§ Supplied material
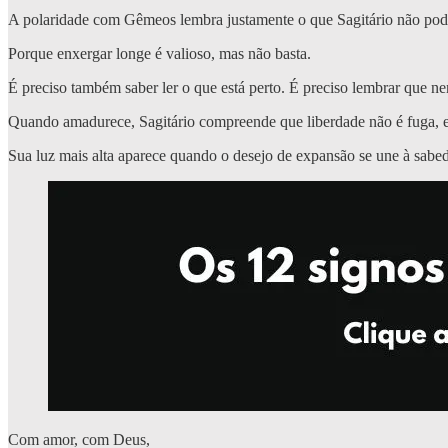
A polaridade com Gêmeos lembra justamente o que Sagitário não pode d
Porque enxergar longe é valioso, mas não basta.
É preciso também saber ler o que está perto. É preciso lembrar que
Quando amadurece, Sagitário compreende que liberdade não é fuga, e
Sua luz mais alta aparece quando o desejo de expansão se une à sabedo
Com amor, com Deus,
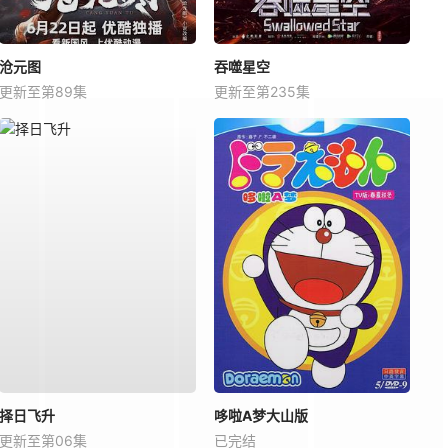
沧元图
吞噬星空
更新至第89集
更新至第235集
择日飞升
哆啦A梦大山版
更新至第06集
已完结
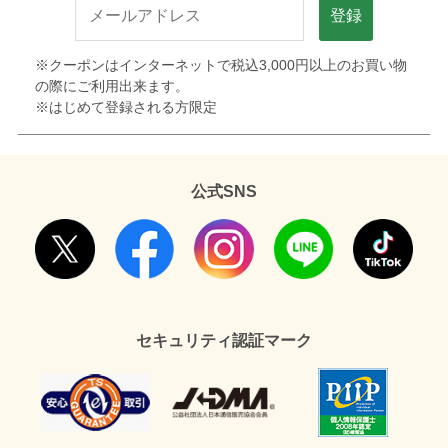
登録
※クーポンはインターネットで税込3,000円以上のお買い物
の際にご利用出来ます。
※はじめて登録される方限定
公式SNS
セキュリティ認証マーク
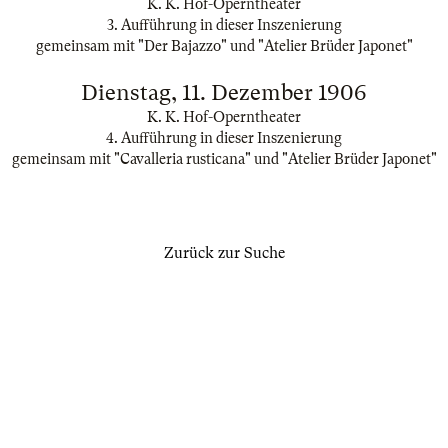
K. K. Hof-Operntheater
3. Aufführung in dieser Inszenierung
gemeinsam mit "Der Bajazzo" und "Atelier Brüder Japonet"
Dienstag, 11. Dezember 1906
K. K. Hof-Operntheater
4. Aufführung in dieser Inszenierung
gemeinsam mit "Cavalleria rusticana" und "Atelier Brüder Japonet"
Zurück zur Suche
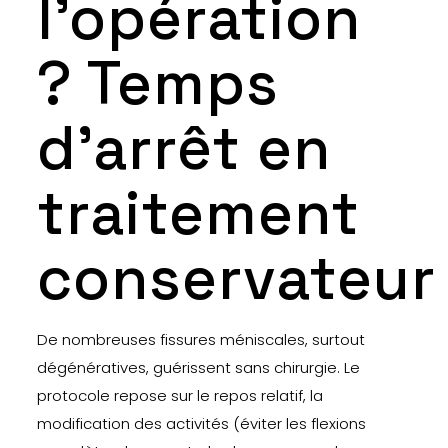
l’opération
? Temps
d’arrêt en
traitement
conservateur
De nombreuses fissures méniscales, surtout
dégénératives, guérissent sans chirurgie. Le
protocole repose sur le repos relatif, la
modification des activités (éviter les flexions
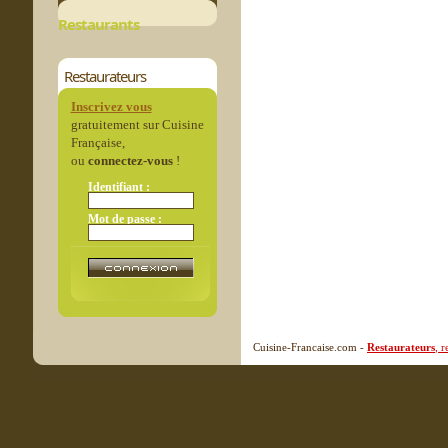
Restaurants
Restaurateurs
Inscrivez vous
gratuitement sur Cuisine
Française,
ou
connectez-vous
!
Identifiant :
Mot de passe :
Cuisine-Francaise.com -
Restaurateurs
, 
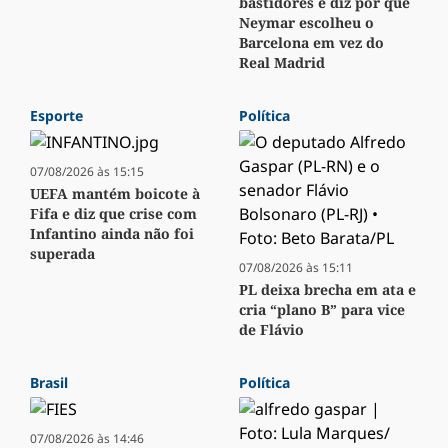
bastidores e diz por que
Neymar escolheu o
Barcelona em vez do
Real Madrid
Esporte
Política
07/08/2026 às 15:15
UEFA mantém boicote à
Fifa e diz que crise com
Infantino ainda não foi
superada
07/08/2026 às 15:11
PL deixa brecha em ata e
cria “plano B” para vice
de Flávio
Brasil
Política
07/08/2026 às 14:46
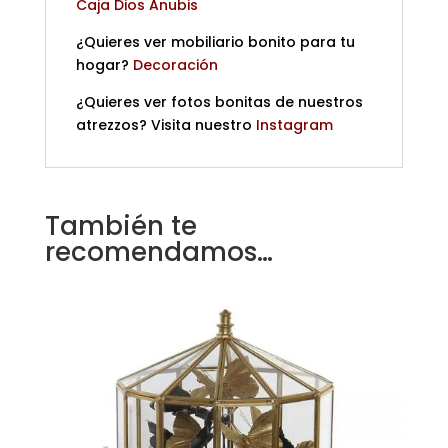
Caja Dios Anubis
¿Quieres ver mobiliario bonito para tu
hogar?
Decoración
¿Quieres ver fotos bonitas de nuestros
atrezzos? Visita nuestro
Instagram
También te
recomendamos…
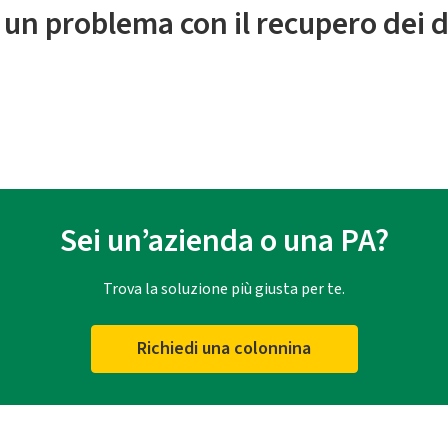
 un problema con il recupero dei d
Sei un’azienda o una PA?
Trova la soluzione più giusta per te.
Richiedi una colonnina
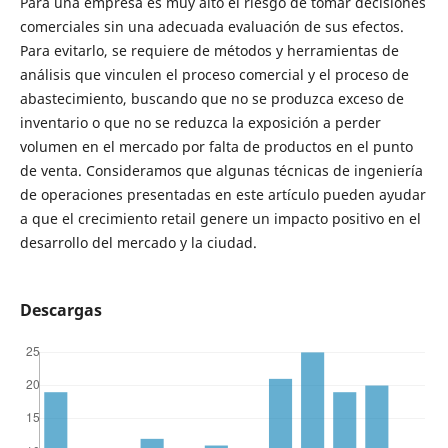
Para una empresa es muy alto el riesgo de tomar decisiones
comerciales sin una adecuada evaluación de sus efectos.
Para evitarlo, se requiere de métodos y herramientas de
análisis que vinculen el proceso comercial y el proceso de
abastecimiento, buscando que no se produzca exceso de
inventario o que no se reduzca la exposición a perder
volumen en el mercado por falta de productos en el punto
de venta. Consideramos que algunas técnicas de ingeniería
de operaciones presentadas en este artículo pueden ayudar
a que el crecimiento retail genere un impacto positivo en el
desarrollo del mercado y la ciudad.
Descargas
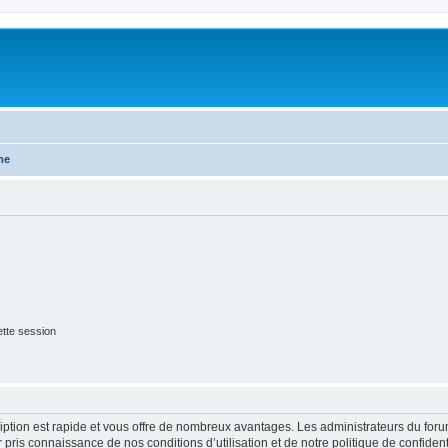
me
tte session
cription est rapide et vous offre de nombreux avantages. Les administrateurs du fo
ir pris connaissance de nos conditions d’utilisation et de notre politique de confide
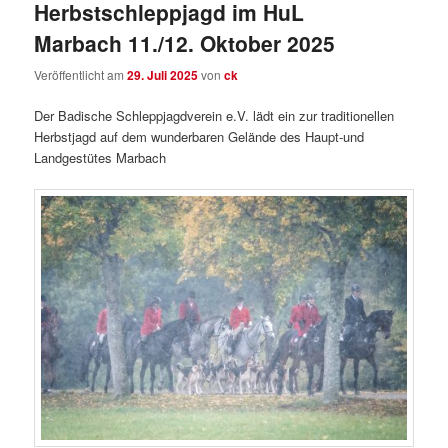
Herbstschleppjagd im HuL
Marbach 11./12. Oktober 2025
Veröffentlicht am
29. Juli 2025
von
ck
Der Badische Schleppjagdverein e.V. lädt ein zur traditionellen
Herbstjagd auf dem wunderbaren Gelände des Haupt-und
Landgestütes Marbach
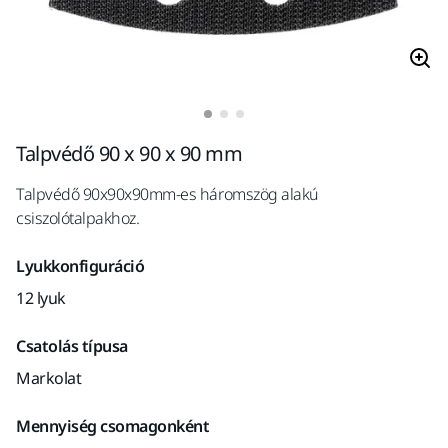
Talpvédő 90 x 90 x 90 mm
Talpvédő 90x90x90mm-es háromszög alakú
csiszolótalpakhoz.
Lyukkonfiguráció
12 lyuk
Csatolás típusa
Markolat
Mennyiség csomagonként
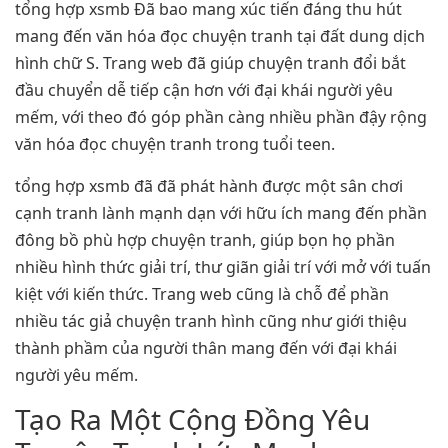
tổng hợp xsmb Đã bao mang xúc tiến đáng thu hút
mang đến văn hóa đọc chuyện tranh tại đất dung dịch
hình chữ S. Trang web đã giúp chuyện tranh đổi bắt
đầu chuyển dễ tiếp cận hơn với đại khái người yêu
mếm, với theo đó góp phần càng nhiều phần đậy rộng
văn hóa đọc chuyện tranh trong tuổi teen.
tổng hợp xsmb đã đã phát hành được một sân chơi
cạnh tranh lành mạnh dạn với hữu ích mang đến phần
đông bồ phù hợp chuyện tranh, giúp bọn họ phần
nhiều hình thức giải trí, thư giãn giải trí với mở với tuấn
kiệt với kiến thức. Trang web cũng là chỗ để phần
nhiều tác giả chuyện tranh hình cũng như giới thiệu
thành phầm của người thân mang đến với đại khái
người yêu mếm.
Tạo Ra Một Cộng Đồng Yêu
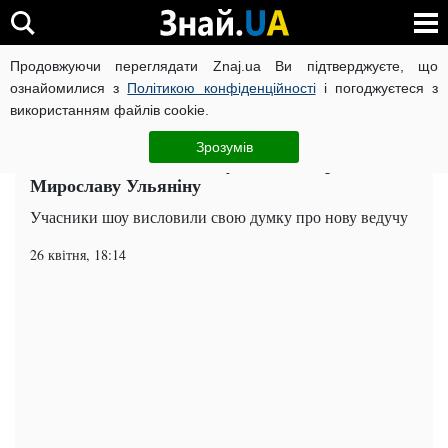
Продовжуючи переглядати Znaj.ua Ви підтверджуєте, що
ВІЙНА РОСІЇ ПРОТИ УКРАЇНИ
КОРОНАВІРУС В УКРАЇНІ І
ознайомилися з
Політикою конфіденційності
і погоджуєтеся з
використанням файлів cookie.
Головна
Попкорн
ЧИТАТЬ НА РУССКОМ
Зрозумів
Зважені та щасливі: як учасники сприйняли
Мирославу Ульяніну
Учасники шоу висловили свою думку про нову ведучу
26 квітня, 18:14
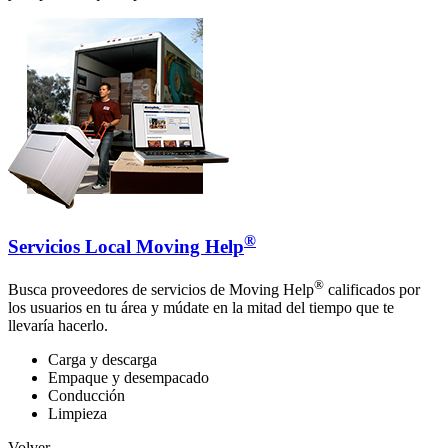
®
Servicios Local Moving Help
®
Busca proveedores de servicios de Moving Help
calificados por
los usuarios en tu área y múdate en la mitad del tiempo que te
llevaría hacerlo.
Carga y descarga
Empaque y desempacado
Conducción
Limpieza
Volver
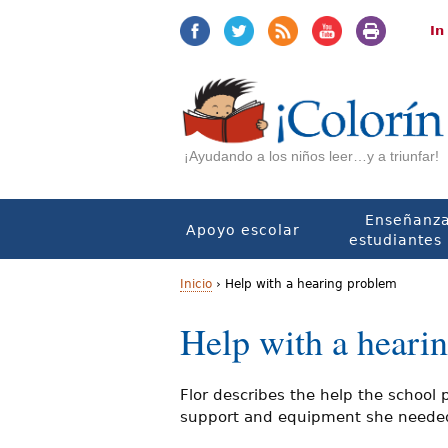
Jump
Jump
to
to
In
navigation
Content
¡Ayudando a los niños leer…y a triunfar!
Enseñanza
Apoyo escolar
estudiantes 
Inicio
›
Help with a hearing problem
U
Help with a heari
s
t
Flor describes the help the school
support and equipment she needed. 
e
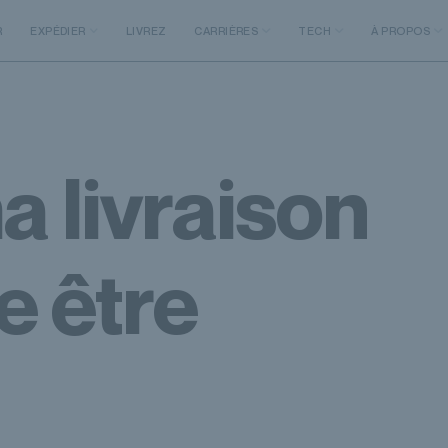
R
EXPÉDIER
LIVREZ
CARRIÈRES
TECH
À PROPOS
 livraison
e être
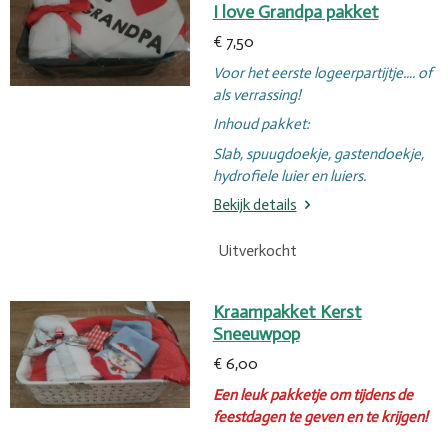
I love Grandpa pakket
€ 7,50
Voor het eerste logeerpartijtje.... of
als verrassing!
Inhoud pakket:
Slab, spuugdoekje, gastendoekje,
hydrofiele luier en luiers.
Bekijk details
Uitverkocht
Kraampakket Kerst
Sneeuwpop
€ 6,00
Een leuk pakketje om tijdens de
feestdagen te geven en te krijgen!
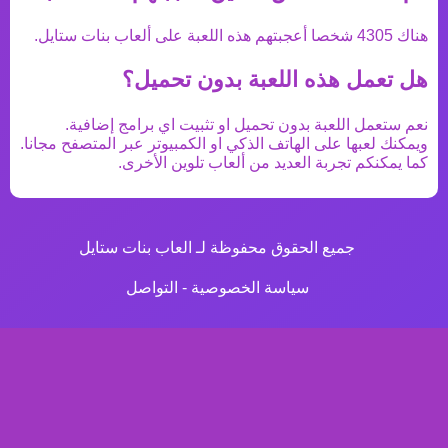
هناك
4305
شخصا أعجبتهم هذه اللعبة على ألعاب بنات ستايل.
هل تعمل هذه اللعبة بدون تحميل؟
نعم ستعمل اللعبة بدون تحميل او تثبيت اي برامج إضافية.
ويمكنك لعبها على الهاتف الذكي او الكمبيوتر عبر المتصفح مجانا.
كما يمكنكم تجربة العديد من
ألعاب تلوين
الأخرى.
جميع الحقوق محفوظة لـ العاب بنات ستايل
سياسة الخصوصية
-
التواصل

§ Work order
Using the listing above, pick out each line that contains the word "phần", then copy it.

§ Response area
mếm, với theo đó góp phần càng nhiều phần đậy rộng
cạnh tranh lành mạnh dạn với hữu ích mang đến phần
đông bồ phù hợp chuyện tranh, giúp bọn họ phần
kiệt với kiến thức. Trang web cũng là chỗ để phần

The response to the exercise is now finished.